Quantification of caffeine metabolites

Caffeine and 14 of its metabolites were quantified in urine by use of high-performance liquid chromatography-electrospray ionization-tandem quadrupole mass spectrometry (HPLC–ESI–MS/MS), and with stable isotope labeled internal standards. With the exception of paraxanthine, which is readily obtained from plasma and minimally excreted in the urine, these metabolites are readily obtained from urine and serve as good proxies for caffeine exposure [30]. In addition to serving as proxies for caffeine, some of these metabolites are biologically active (e.g. methylxanthines, theophylline, theobromine), and may exert their own effects on endocrine pathways related to testosterone production. To begin sample preparation, 50-µL aliquots of urine were diluted with 450 µL of water. Then, 100 µL of the diluted urine was combined with 120 µL of a 0.2 N NaOH solution containing stable isotope labeled internal standards. The mixture was incubated for 30 min at room temperature. Samples were then acidified with 30 µL of 2.0 N HCl and 250 µL of a 1:9 methanol/water solution containing 0.1% formic acid. Quantitation by HPLC–ESI–MS/MS was based on peak area ratios interpolated against an 11-point calibration curve derived from calibrators in synthetic urine. A further detailed description on laboratory procedures can be found elsewhere [31].

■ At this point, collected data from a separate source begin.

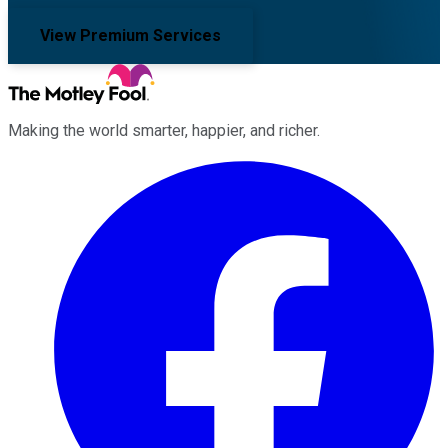
View Premium Services
Making the world smarter, happier, and richer.
Facebook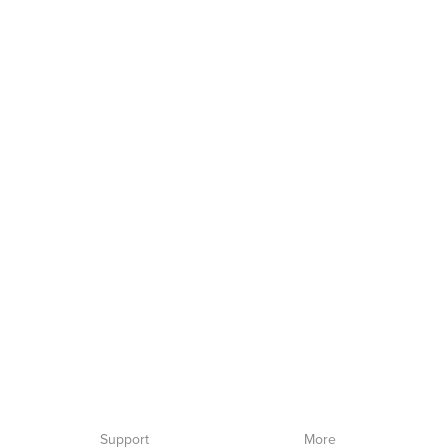
Support
More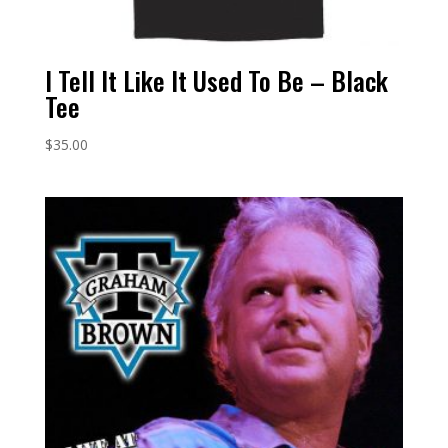
I Tell It Like It Used To Be – Black
Tee
$
35.00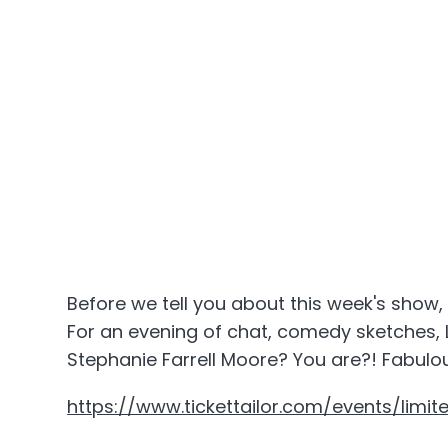
Before we tell you about this week's show, 
For an evening of chat, comedy sketches, 
Stephanie Farrell Moore? You are?! Fabulou
https://www.tickettailor.com/events/limit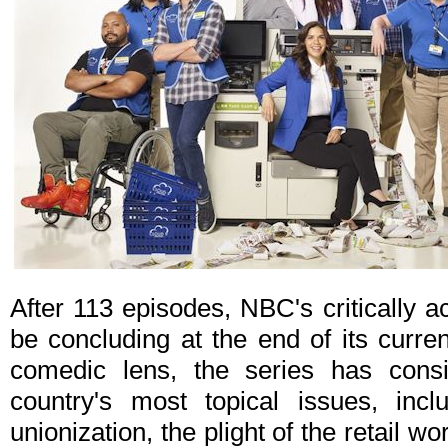
After 113 episodes, NBC's critically
be concluding at the end of its curre
comedic lens, the series has cons
country's most topical issues, incl
unionization, the plight of the retail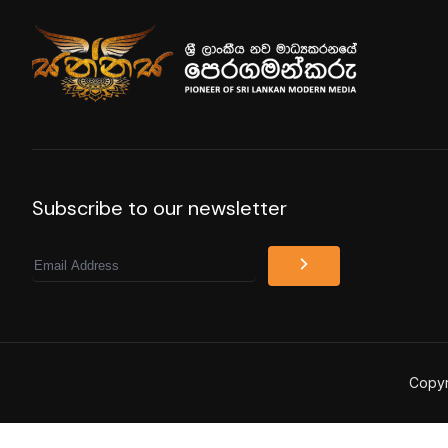
Subscribe to our newsletter
Email
Copyr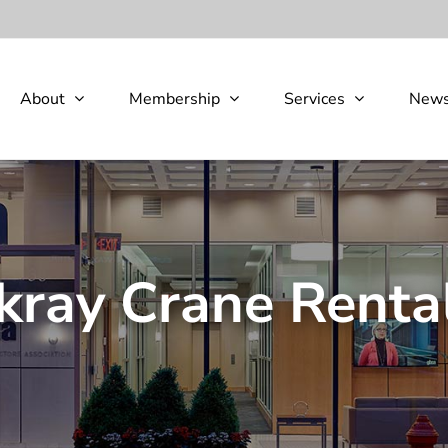
About
Membership
Services
New
ray Crane Rental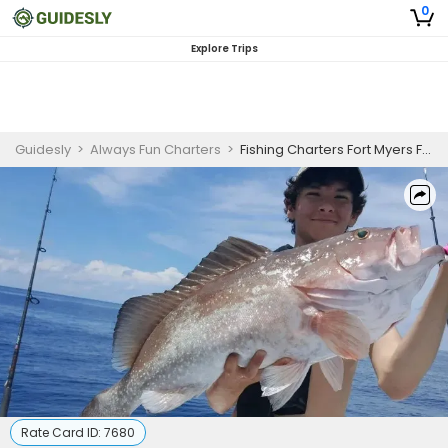
0
Explore Trips
Guidesly
>
Always Fun Charters
>
Fishing Charters Fort Myers Florida
Rate Card ID:
7680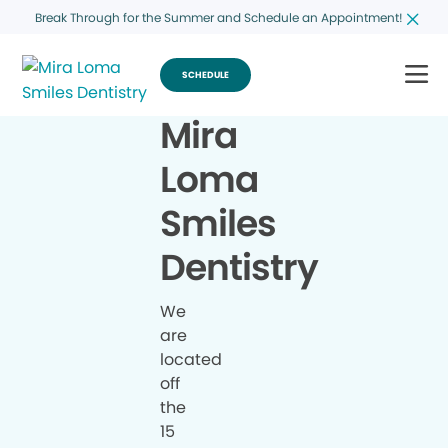
Break Through for the Summer and Schedule an Appointment!
SCHEDULE
Mira
Loma
Smiles
Dentistry
We
are
located
off
the
15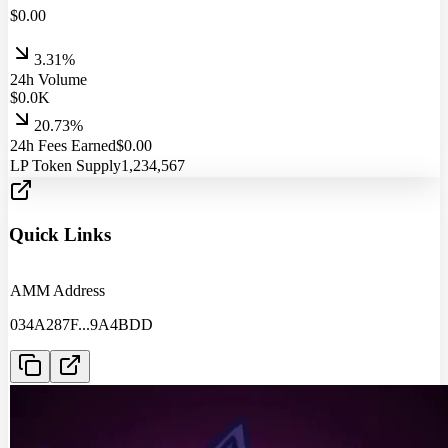
$
0.00
3.31%
24h Volume
$
0.0
K
20.73%
24h Fees Earned
$
0.00
LP Token Supply
1,234,567
Quick Links
AMM Address
034A287F
...
9A4BDD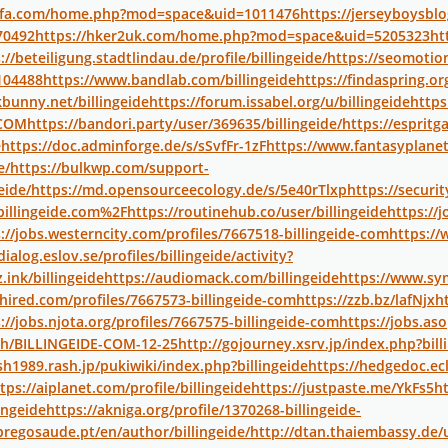
uifa.com/home.php?mod=space&uid=1011476
https://jerseyboysb
70492
https://hker2uk.com/home.php?mod=space&uid=5205323
ht
://beteiligung.stadtlindau.de/profile/billingeide/
https://seomoti
104488
https://www.bandlab.com/billingeide
https://findaspring.o
kbunny.net/billingeide
https://forum.issabel.org/u/billingeide
https
ECOM
https://bandori.party/user/369635/billingeide/
https://espri
e
https://doc.adminforge.de/s/sSvfFr-1zF
https://www.fantasyplanet
e/
https://bulkwp.com/support-
eide/
https://md.opensourceecology.de/s/5e40rTlxp
https://securi
illingeide.com%2F
https://routinehub.co/user/billingeide
https://
://jobs.westerncity.com/profiles/7667518-billingeide-com
https://
dialog.eslov.se/profiles/billingeide/activity?
.ink/billingeide
https://audiomack.com/billingeide
https://www.s
hired.com/profiles/7667573-billingeide-com
https://zzb.bz/lafNjx
h
://jobs.njota.org/profiles/7667575-billingeide-com
https://jobs.aso
.ph/BILLINGEIDE-COM-12-25
http://gojourney.xsrv.jp/index.php?bill
sh1989.rash.jp/pukiwiki/index.php?billingeide
https://hedgedoc.ecl
tps://aiplanet.com/profile/billingeide
https://justpaste.me/YkFs5
h
lingeide
https://akniga.org/profile/1370268-billingeide-
regosaude.pt/en/author/billingeide/
http://dtan.thaiembassy.de/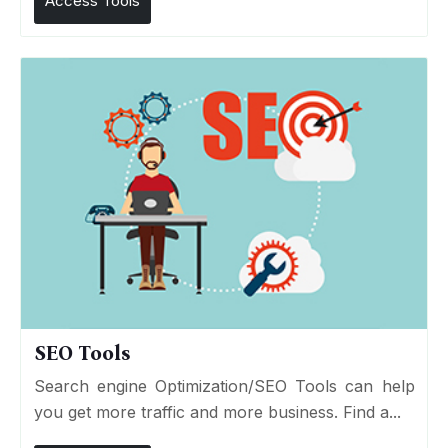
Access Tools
SEO Tools
Search engine Optimization/SEO Tools can help
you get more traffic and more business. Find a...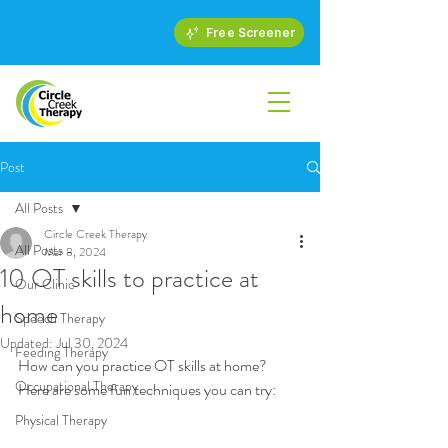
Free Screener
Post
All Posts
Circle Creek Therapy
All Posts
Mar 8, 2024
10 OT skills to practice at
Our Clinic
home
Speech Therapy
Updated:
Jul 30, 2024
Feeding Therapy
How can you practice OT skills at home? 
Occupational Therapy
Here are some fun techniques you can try:
Physical Therapy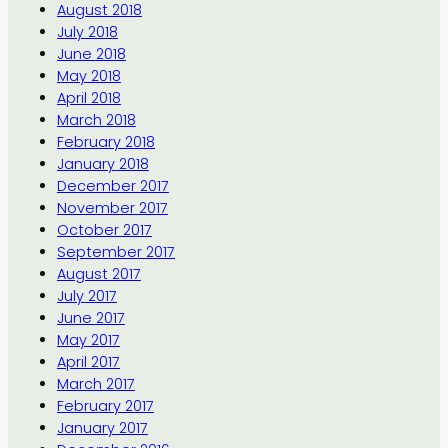
August 2018
July 2018
June 2018
May 2018
April 2018
March 2018
February 2018
January 2018
December 2017
November 2017
October 2017
September 2017
August 2017
July 2017
June 2017
May 2017
April 2017
March 2017
February 2017
January 2017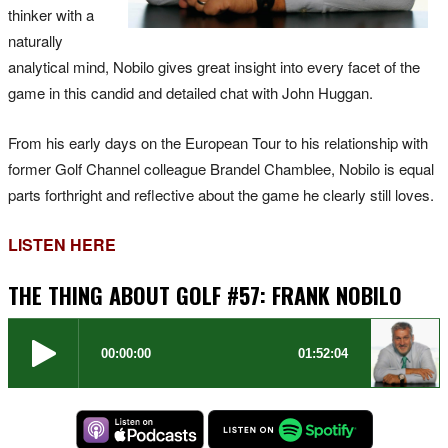
thinker with a
naturally
analytical mind, Nobilo gives great insight into every facet of the
game in this candid and detailed chat with John Huggan.
From his early days on the European Tour to his relationship with
former Golf Channel colleague Brandel Chamblee, Nobilo is equal
parts forthright and reflective about the game he clearly still loves.
LISTEN HERE
THE THING ABOUT GOLF #57: FRANK NOBILO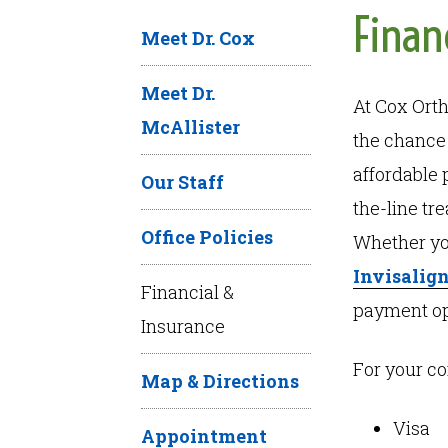
Finan
Meet Dr. Cox
Meet Dr.
At Cox Orth
McAllister
the chance 
affordable 
Our Staff
the-line tr
Office Policies
Whether yo
Invisalign
Financial &
payment opt
Insurance
For your c
Map & Directions
Visa
Appointment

Defining demographic variables

Methods for questionnaire data collection are described in the NHANES procedures guide [32]. Covariates related to low testosterone, as well as potential confounders were included and based on results from literature searches. Participants were classified according to highest level of education attainment, insurance coverage status, smoking status, alcohol use, diabetes status, and cholesterol status. Levels of education were based on responses by participants during the home interview. Insurance coverage status and smoking status were recorded as a yes or no response from the home interview. Alcohol use was divided into three categories of “non-drinker”, “moderate drinker”, and “heavy drinker.” Non-drinkers were defined by individuals stating they drank less than 1 alcoholic beverage a week. Moderate drinkers reported drinking between 2–8 drinks a week. Heavy drinkers were defined as drinking over 10 alcoholic drinks a week. Diabetes status was defined as a fasting serum glucose greater than 126 mg/dL, having answered yes to taking diabetic medications, or having been diagnosed by a physician with diabetes. Cholesterol status was defined by whether or not a person was told he/she has high cholesterol by a physician, if the serum total cholesterol was greater than 240 mg/dL, and/or if that person is currently taking hypercholesterolemia medications.

Statistical analyses

Continuous variables were compared using one-way ANOVA, while categorical variables were compared using the Chi-squared test. Multivariable, ordinary least squares regression models were used to measure the association between caffeine and its urinary metabolites, and serum testosterone concentrations. Additionally, theobromine and theophylline are biologically active metabolites with known involvement in pathways that may be related to testosterone production and maintenance. Therefore, theobromine and theophylline were included in the logistic regression models, to model the odds of low testosterone based on quartile of metabolite concentration. The lowest quartile was used as the reference in each case. The complex survey design assigns a weight to each individual as a function of their probability of being randomly selected and this was considered when building the regression models. The final models were adjusted for potential confounders including age, BMI, smoking, drinking, and creatinine to control for urinary dilution.

All statistical analyses were performed using SAS 9.4 and SUDAAN software packages accounting for the complex survey design of NHANES [33]. A p-value < 0.05 was used as the criterion for significance.